Literature DB >> 6757722

Isolation and characterization of mutants that produce the allantoin-degrading enzymes constitutively in Saccharomyces cerevisiae.

G Chisholm, T G Cooper.   

Abstract

Degradation of allantoin, allantoate, or urea by Saccharomyces cerevisiae requires the participation of four enzymes and four transport systems. Production of the four enzymes and one of the active transport systems is inducible; allophanate, the last intermediate of the pathway, functions as the inducer. The involvement of allophanate in the expression of five distinct genes suggested that they might be regulated by a common element. This suggestion is now supported by the isolation of a new class of mutants (dal80). Strains possessing lesions in the DAL80 locus produce the five inducible activities at high, constitutive levels. Comparable constitutive levels of activity were also observed in doubly mutant strains (durl dal80) which are unable to synthesize allophanate. This, with the observation that arginase activity remained at its uninduced, basal level in strains mutated at the DAL80 locus, eliminates internal induction as the basis for constitutive enzyme synthesis. Mutations in dal80 are recessive to wild-type alleles. The DAL80 locus has been located and is not linked to any of the structural genes of the allantoin pathway.

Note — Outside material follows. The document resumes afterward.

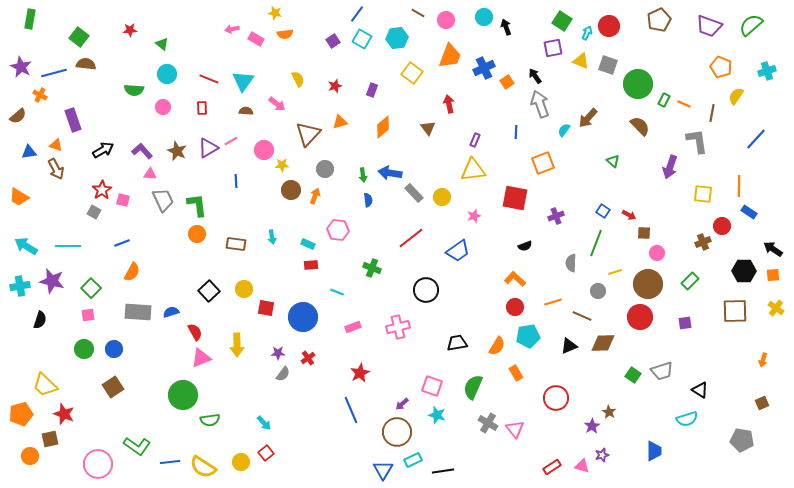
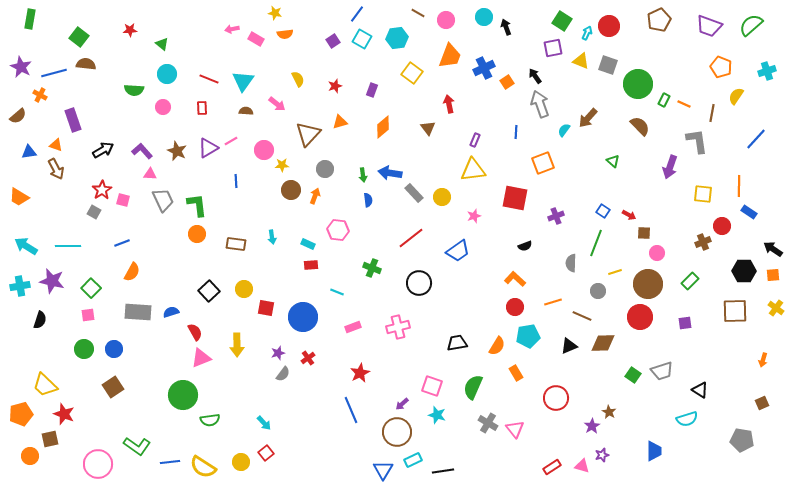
black circle at (426, 290): moved 7 px left, 7 px up
purple star at (278, 353): rotated 16 degrees counterclockwise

Synthesis of the five enzymes produced constitutively in dal80-1-containing mutants remains normally sensitive to nitrogen repression even though the dal80-1 mutation is present. From these observations we conclude that production of the allantoin-degrading enzymes is regulated by the DAL80 gene product and that induction and repression of enzyme synthesis can be cleanly separated mutationally.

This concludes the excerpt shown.